Sickling is when the hemoglobin inside red blood cells sticks or clumps together, causing the cell to become fragile, rigid, and crescent—or sickle—shaped. Take a closer look at how red blood cells become distorted as well as how these sickled cells can affect your body and cause the symptoms and complications of sickle cell.
What Causes Sickling?
Each red blood cell is densely packed with hemoglobin proteins. Healthy red blood cells are packed with a form of hemoglobin called normal adult hemoglobin (HbA). HbA looks and functions properly all the time.
In sickle cell, red blood cells are packed with hemoglobin sickle (HbS) proteins. HbS proteins are created due to having two copies of an abnormal HBB gene. These proteins look and work normally in a high-oxygen state (when carrying oxygen to your cells and organs), but they can change to an abnormal shape when they are in low-oxygen state.
This change in shape (called a conformational change) can cause these HbS molecules to stick to one another. When there are many HbS molecules in a cell, they clump together and form long chains called polymers in a process called polymerization.
The amount of HbS molecules you have compared with other forms of hemoglobin in the cell—and their subsequent polymerization—are the ultimate cause of sickling in red blood cells as well as the associated symptoms and complications of sickle cell.
Check out the video to see how sickle cell occurs and uncover how sickling can cause silent, progressive damage to the body.
Consequences of Sickling
Sickled red blood cells are very rigid and sticky and can have difficulty moving through small blood vessels.
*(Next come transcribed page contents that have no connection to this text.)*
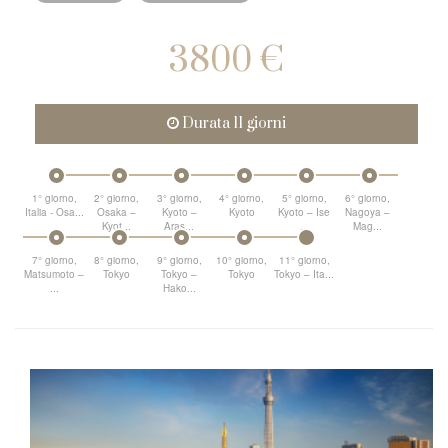
3800 €
Durata 11 giorni
1° giorno,
2° giorno,
3° giorno,
4° giorno,
5° giorno,
6° giorno,
Italia - Osa...
Osaka –
Kyoto –
Kyoto
Kyoto – Ise
Nagoya –
Kyot...
Aras...
...
Mag...
7° giorno,
8° giorno,
9° giorno,
10° giorno,
11° giorno,
Matsumoto –
Tokyo
Tokyo –
Tokyo
Tokyo – Ita...
...
Hako...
They can slow or block blood flow in these blood vessels (known as vaso-occlusion), preventing oxygen from properly circulating in the body as pictured in the image below. Blockages and broken down red blood cells also cause damage to blood vessels (known as vasculopathy), as well as the cells that line them (known as endothelial cells). Additionally, sickled red blood cells are fragile and can break down prematurely (known as hemolysis), lasting only 10 to 20 days throughout the body, compared to 90 to 120 days for healthy red blood cells. This shorter lifespan can create a shortage of red blood cells throughout the body, leading to complications such as anemia and fatigue.
Blockages can lead to unpredictable complications like pain crises or stroke. Repeated blockages, damage to the blood vessels, and hemolysis over time can lead to progressive chronic complications, including organ damage and even organ failure.